TASK ITEM ▸ In the records that follow, the lines from the one containing "modo personale e creativo! Un bravo docente" to the one containing "ultime novità del", inclusive, are to be given again exactly.

(Stored data entries)
________________________________________
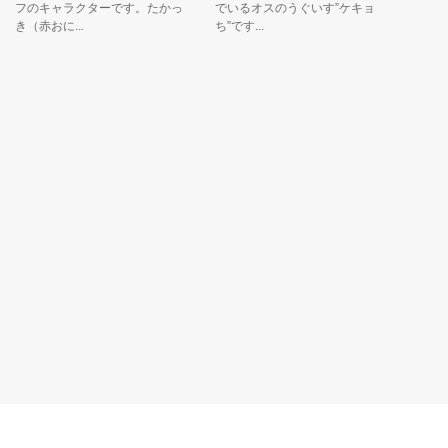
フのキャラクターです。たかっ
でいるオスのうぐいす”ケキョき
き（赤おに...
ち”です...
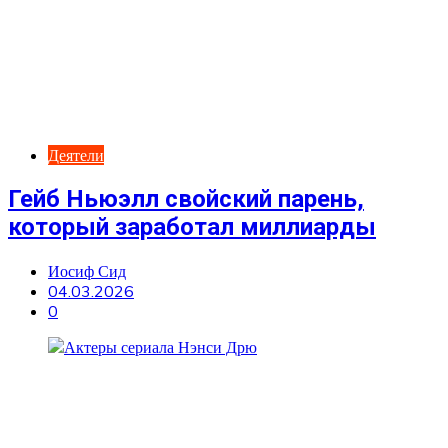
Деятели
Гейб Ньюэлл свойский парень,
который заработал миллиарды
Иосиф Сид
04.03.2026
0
________________________________________
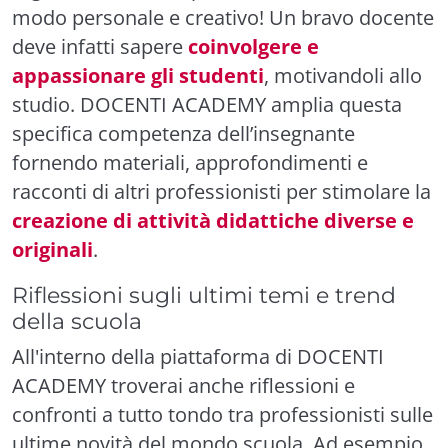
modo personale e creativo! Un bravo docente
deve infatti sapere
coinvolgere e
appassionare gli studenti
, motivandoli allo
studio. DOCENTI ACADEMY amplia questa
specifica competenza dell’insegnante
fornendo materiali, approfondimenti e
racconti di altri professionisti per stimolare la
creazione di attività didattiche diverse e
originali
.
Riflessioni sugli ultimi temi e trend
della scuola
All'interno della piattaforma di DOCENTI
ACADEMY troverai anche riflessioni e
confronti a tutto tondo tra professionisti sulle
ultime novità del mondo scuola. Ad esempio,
________________________________________
SOLUTION TO THIS PROBLEM ▸
modo personale e creativo! Un bravo docente
deve infatti sapere
coinvolgere e
appassionare gli studenti
, motivandoli allo
studio. DOCENTI ACADEMY amplia questa
specifica competenza dell’insegnante
fornendo materiali, approfondimenti e
racconti di altri professionisti per stimolare la
creazione di attività didattiche diverse e
originali
.
Riflessioni sugli ultimi temi e trend
della scuola
All'interno della piattaforma di DOCENTI
ACADEMY troverai anche riflessioni e
confronti a tutto tondo tra professionisti sulle
ultime novità del mondo scuola. Ad esempio,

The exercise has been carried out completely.